Cedric Simon’s research is expected to benefit the rocklobster fishing and aquaculture industries by leading to new techniques to quickly assess the nutritional status of the animals, knowledge that can be used to maintain their condition in live holding facilities and during shipping.

He hopes the research will also contribute to new methods to grow low-condition rocklobsters to market size. Rocklobsters that would have been rejected could instead be ‘fattened up’ in captivity to reach the optimal colour and nutritional status to attract the best market price.

Improving the quality and appeal of rocklobsters’ diets in culture has been an interest of Cedric Simon since he completed his PhD on the topic of developing formulated diets for Southern Rocklobster juveniles in New Zealand.

“We still haven’t found a perfect formulated diet for rocklobsters and they don’t grow as well in culture as they do in the wild,” Cedric Simon says.
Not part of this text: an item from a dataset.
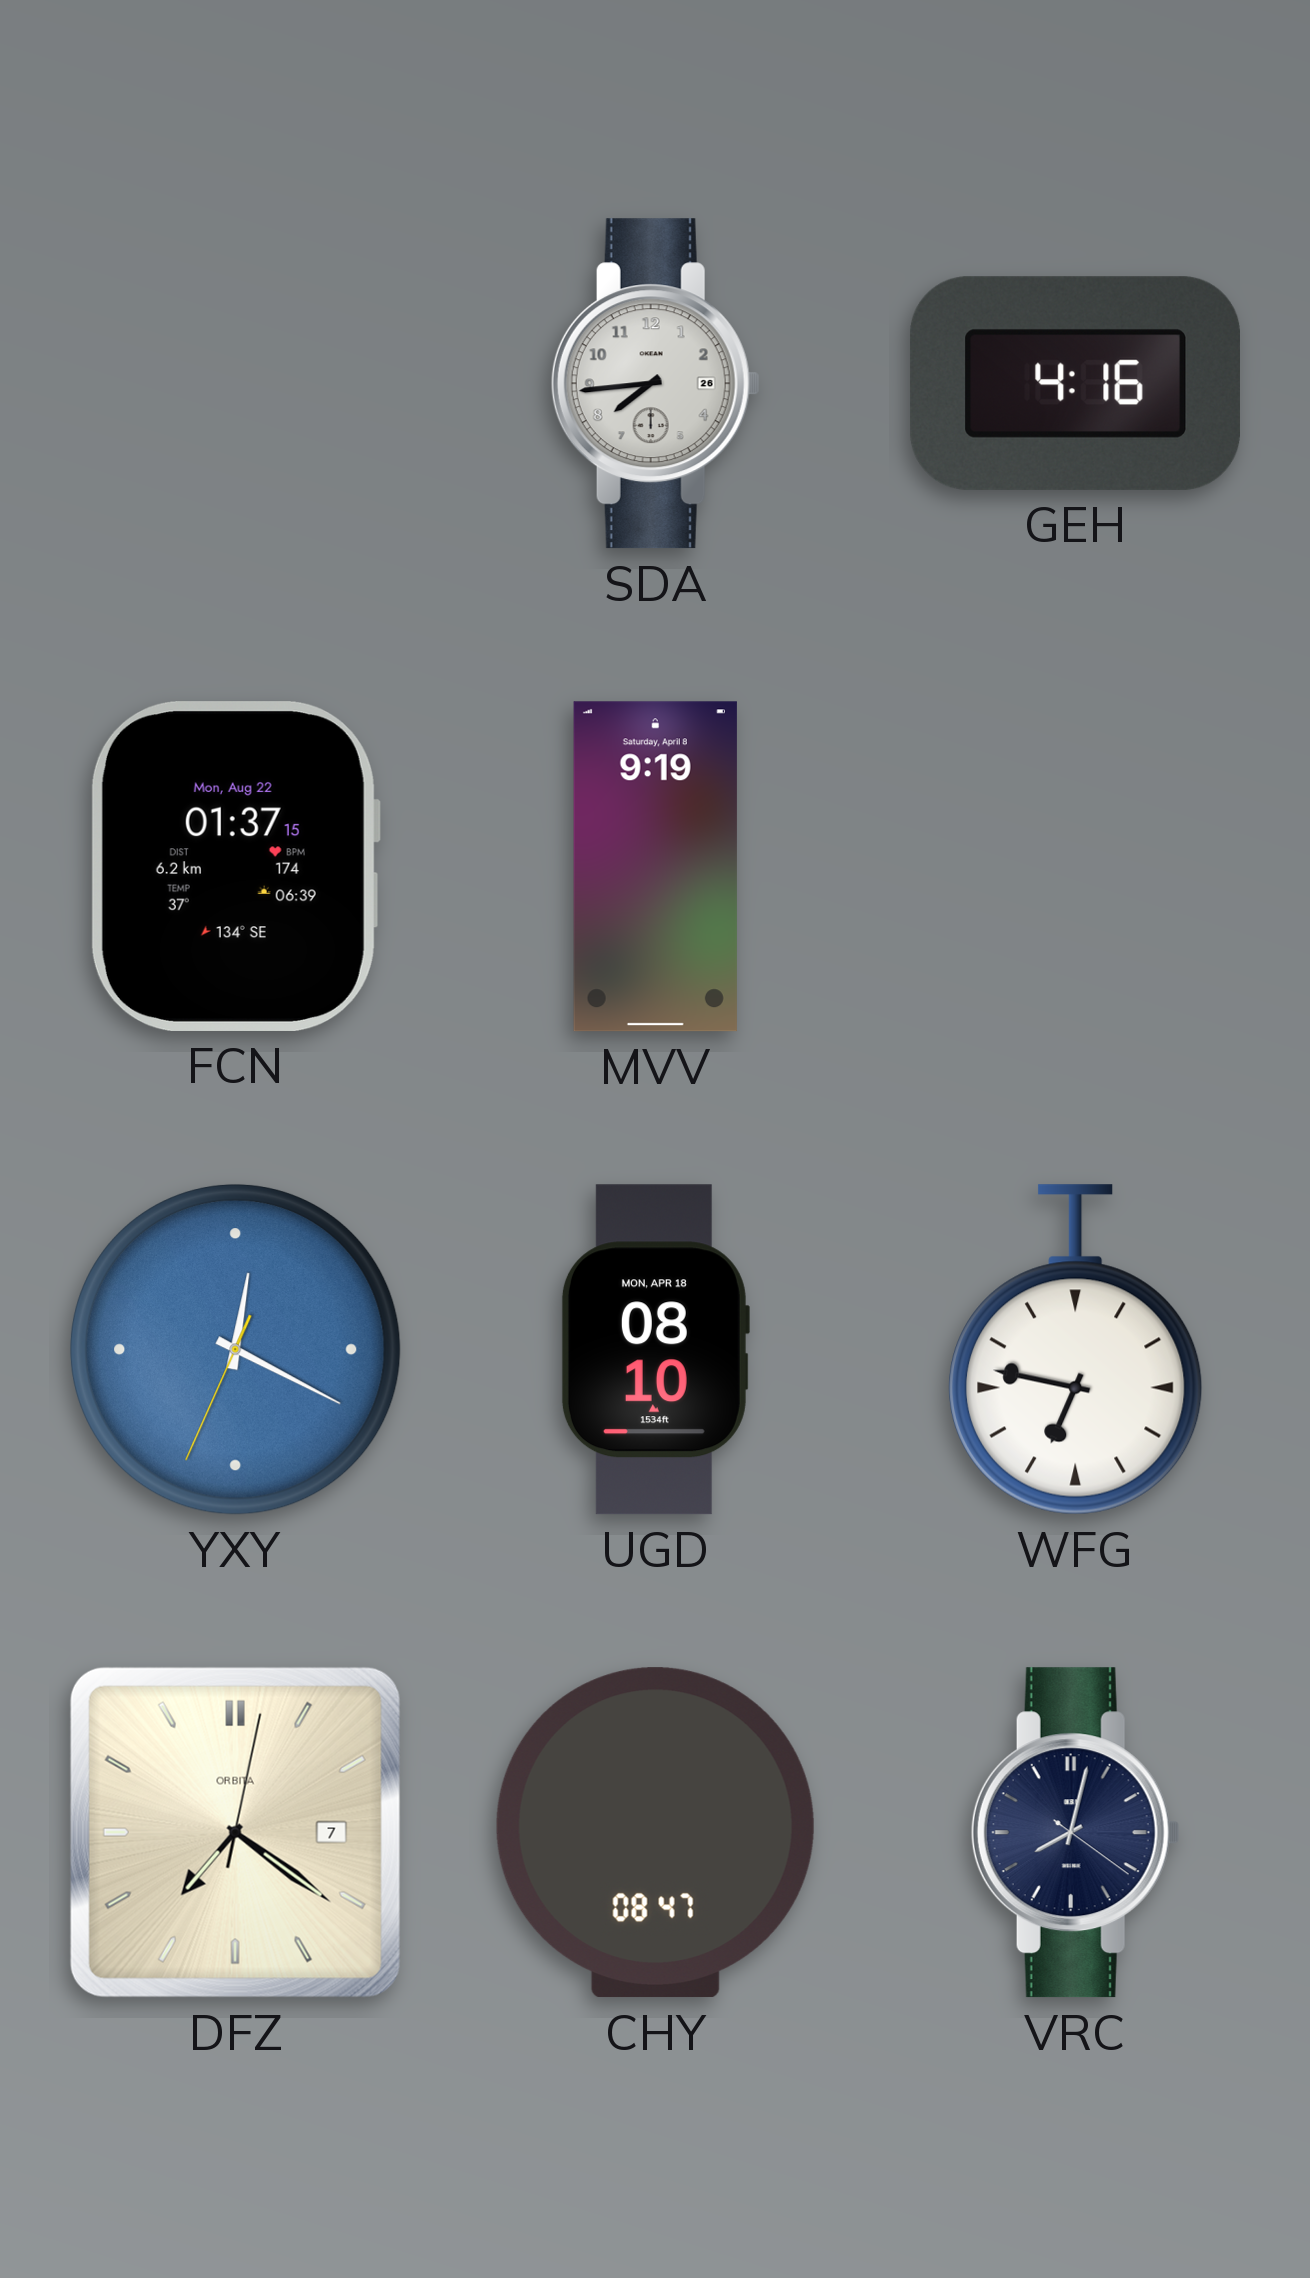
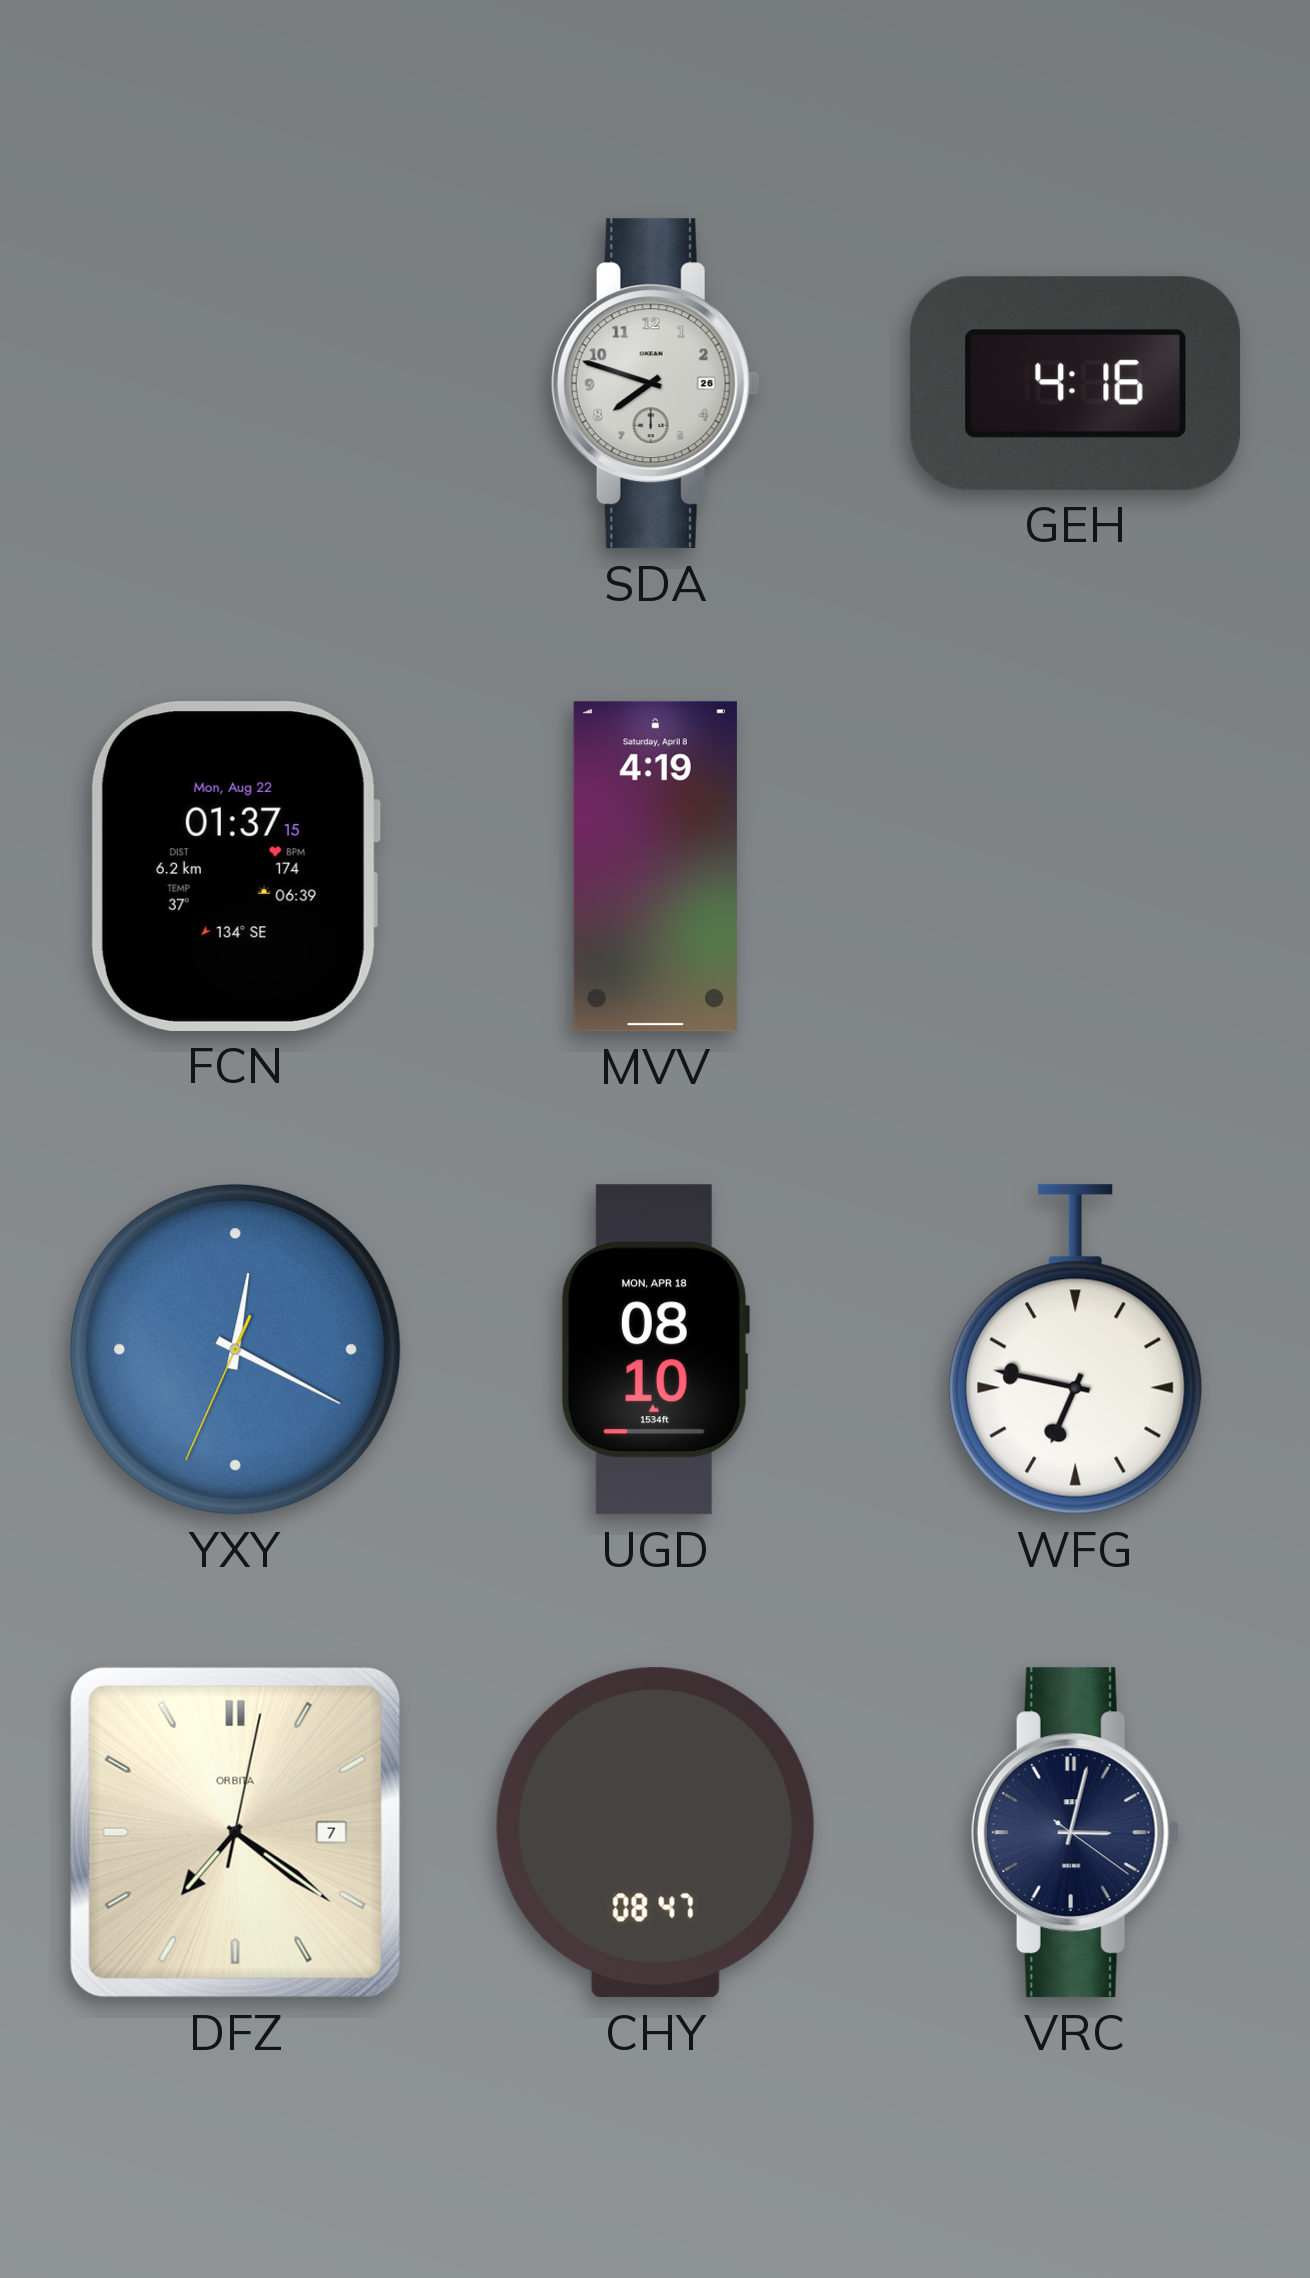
SDA: 7:44 -> 7:48
MVV: 9:19 -> 4:19
VRC: 8:02 -> 3:02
Along with the development of effective culture systems and conditions suitable for both the larvae and juvenile rocklobsters to grow, improvements in formulated diets could contribute to the development of large-scale commercial farming of rocklobsters.

“It’s a huge area of growth, once you crack that, you have answered the million-dollar question,” Cedric Simon says. However, he cautions that research is in its early stages and there is still much work to be done.

His 12-month project will conclude after he travels to Canada later this year to modify the technology he has been using to suit Australian conditions. Eventually, he hopes the technology will be incorporated into affordable handheld devices for direct and easy use on boats or at live holding facilities. It may also be applicable to other crustacean species.

The technology may also have broader applications. For example, it could be used to monitor the impact of global warming and other external factors on the health and feeding status of rocklobster populations in different oceans.

Cedric Simon’s project was funded by the FRDC as the winner of the 2012 Science and Innovation Award for Young People in Agriculture, Fisheries and Forestry. He received additional funding for the project as the winner of the Minister for Agriculture, Fisheries and Forestry’s Award, announced at the same time.